> WHAT IS REQUIRED:
Up to and including the line with "and Hydrafacial with", return every line from the start of the entries below exactly.
━━━ EXTRACTED MATERIAL ━━━
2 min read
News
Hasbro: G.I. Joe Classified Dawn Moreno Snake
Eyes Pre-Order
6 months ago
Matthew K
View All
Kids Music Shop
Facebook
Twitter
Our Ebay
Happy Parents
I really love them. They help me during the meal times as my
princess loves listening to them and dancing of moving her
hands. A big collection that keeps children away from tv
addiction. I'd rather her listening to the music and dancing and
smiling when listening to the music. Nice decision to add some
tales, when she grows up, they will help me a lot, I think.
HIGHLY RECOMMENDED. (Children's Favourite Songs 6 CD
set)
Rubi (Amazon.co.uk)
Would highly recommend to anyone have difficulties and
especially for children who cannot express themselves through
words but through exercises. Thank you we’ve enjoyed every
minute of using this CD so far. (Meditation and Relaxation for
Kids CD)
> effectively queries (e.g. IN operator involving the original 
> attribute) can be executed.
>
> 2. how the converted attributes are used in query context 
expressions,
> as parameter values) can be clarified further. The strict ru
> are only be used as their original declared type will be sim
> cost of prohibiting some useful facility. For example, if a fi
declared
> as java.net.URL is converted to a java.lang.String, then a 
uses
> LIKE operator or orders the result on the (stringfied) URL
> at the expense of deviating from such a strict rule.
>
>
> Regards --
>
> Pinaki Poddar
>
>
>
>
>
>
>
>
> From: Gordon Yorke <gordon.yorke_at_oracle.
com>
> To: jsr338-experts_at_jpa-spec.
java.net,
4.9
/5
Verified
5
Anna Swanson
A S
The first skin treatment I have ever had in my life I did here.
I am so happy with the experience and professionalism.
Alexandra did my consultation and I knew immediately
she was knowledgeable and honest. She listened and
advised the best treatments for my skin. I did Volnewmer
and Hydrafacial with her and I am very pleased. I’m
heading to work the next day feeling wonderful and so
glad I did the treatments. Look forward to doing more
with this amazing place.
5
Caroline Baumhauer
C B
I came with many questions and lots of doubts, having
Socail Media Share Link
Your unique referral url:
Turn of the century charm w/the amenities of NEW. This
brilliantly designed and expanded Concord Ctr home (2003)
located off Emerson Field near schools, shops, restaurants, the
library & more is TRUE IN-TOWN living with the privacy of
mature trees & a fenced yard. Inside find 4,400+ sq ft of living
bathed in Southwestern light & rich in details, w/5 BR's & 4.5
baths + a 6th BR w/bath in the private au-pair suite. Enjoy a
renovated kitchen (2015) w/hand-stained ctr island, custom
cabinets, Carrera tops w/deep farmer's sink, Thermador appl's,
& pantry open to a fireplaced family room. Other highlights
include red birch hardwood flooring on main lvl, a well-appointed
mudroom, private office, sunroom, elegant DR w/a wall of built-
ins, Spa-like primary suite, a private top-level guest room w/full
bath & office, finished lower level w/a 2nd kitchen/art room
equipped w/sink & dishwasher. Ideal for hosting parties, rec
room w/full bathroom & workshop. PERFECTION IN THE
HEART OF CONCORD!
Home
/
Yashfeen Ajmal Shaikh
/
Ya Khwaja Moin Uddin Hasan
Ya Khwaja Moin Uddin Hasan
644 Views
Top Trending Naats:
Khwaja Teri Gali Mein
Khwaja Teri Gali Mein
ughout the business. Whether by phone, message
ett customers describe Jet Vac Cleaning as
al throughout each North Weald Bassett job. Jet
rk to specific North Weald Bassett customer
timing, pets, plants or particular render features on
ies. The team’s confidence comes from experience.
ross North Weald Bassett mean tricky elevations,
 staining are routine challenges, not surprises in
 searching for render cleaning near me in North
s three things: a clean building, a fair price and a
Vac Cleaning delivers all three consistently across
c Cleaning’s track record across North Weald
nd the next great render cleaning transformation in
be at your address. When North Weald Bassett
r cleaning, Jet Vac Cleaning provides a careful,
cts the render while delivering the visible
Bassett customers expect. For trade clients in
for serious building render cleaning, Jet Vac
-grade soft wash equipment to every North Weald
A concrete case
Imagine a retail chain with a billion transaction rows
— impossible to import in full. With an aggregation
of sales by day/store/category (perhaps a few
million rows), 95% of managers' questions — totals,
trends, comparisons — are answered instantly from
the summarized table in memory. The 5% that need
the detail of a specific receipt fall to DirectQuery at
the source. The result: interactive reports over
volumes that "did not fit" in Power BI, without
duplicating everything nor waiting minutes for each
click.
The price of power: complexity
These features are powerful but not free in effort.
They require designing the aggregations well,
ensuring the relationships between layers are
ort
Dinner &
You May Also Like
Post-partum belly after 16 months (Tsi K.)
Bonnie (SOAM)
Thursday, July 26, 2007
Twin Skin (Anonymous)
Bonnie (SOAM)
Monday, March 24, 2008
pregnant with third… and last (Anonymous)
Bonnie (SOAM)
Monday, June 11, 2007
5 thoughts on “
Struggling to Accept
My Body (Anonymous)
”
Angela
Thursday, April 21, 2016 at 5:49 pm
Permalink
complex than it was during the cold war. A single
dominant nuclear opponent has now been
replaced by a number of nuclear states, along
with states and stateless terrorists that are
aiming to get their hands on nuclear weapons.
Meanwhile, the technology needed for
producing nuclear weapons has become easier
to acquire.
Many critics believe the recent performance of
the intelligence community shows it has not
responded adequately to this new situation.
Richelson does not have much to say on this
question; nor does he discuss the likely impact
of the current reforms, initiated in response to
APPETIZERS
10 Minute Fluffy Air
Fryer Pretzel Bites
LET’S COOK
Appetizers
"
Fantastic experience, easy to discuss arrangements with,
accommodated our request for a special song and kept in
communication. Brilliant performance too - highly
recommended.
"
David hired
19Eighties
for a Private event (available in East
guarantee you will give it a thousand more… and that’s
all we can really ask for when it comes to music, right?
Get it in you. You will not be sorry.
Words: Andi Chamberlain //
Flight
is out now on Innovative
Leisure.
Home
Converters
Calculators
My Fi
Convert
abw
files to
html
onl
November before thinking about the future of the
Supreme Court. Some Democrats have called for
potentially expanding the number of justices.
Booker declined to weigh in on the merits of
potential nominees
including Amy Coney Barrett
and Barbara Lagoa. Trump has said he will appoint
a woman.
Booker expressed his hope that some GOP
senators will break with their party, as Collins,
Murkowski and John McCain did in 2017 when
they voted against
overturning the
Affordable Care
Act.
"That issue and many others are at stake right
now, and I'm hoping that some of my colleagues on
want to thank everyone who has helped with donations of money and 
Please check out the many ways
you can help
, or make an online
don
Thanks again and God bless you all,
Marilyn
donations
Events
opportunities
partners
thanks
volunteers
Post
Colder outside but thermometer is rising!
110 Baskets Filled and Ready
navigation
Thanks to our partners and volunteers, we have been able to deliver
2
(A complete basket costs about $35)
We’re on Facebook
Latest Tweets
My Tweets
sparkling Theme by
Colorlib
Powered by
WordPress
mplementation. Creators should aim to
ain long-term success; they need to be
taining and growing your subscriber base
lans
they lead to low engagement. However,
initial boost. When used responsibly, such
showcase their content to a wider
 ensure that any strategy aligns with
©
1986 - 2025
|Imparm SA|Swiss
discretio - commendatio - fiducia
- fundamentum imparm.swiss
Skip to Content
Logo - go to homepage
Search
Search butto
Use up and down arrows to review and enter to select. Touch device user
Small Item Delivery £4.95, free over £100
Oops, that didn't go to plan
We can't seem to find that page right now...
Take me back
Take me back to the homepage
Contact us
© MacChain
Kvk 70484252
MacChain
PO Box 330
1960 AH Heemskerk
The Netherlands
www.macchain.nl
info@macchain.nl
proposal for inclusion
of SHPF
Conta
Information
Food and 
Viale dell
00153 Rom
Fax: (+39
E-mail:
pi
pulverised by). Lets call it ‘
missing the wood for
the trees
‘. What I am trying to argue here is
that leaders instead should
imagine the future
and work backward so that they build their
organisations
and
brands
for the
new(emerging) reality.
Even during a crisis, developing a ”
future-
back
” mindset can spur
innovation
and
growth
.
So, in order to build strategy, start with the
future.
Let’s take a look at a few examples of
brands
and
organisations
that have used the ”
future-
━━━
> YOUR RESPONSE:
2 min read
News
Hasbro: G.I. Joe Classified Dawn Moreno Snake
Eyes Pre-Order
6 months ago
Matthew K
View All
Kids Music Shop
Facebook
Twitter
Our Ebay
Happy Parents
I really love them. They help me during the meal times as my
princess loves listening to them and dancing of moving her
hands. A big collection that keeps children away from tv
addiction. I'd rather her listening to the music and dancing and
smiling when listening to the music. Nice decision to add some
tales, when she grows up, they will help me a lot, I think.
HIGHLY RECOMMENDED. (Children's Favourite Songs 6 CD
set)
Rubi (Amazon.co.uk)
Would highly recommend to anyone have difficulties and
especially for children who cannot express themselves through
words but through exercises. Thank you we’ve enjoyed every
minute of using this CD so far. (Meditation and Relaxation for
Kids CD)
> effectively queries (e.g. IN operator involving the original 
> attribute) can be executed.
>
> 2. how the converted attributes are used in query context 
expressions,
> as parameter values) can be clarified further. The strict ru
> are only be used as their original declared type will be sim
> cost of prohibiting some useful facility. For example, if a fi
declared
> as java.net.URL is converted to a java.lang.String, then a 
uses
> LIKE operator or orders the result on the (stringfied) URL
> at the expense of deviating from such a strict rule.
>
>
> Regards --
>
> Pinaki Poddar
>
>
>
>
>
>
>
>
> From: Gordon Yorke <gordon.yorke_at_oracle.
com>
> To: jsr338-experts_at_jpa-spec.
java.net,
4.9
/5
Verified
5
Anna Swanson
A S
The first skin treatment I have ever had in my life I did here.
I am so happy with the experience and professionalism.
Alexandra did my consultation and I knew immediately
she was knowledgeable and honest. She listened and
advised the best treatments for my skin. I did Volnewmer
and Hydrafacial with her and I am very pleased. I’m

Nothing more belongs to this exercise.